## What is required:
Output all entries verbatim. Skip pictures.

## Source records:
· · ·
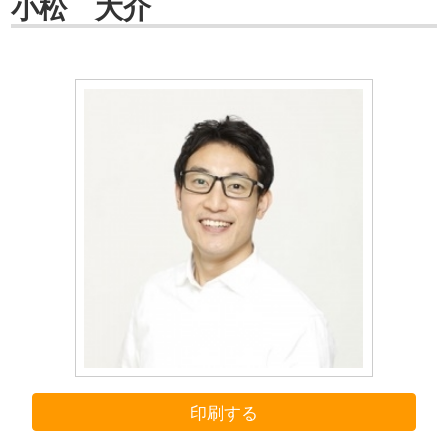
小松 大介
印刷する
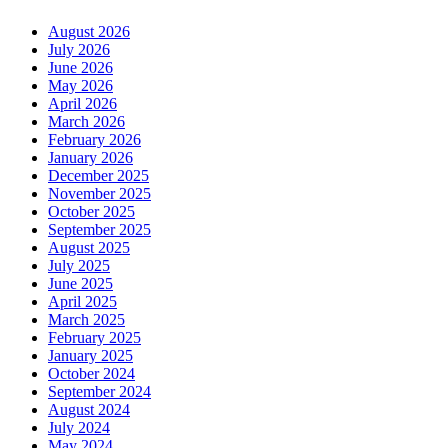
August 2026
July 2026
June 2026
May 2026
April 2026
March 2026
February 2026
January 2026
December 2025
November 2025
October 2025
September 2025
August 2025
July 2025
June 2025
April 2025
March 2025
February 2025
January 2025
October 2024
September 2024
August 2024
July 2024
May 2024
· · ·
## Output below:
小松 大介
印刷する
August 2026
July 2026
June 2026
May 2026
April 2026
March 2026
February 2026
January 2026
December 2025
November 2025
October 2025
September 2025
August 2025
July 2025
June 2025
April 2025
March 2025
February 2025
January 2025
October 2024
September 2024
August 2024
July 2024
May 2024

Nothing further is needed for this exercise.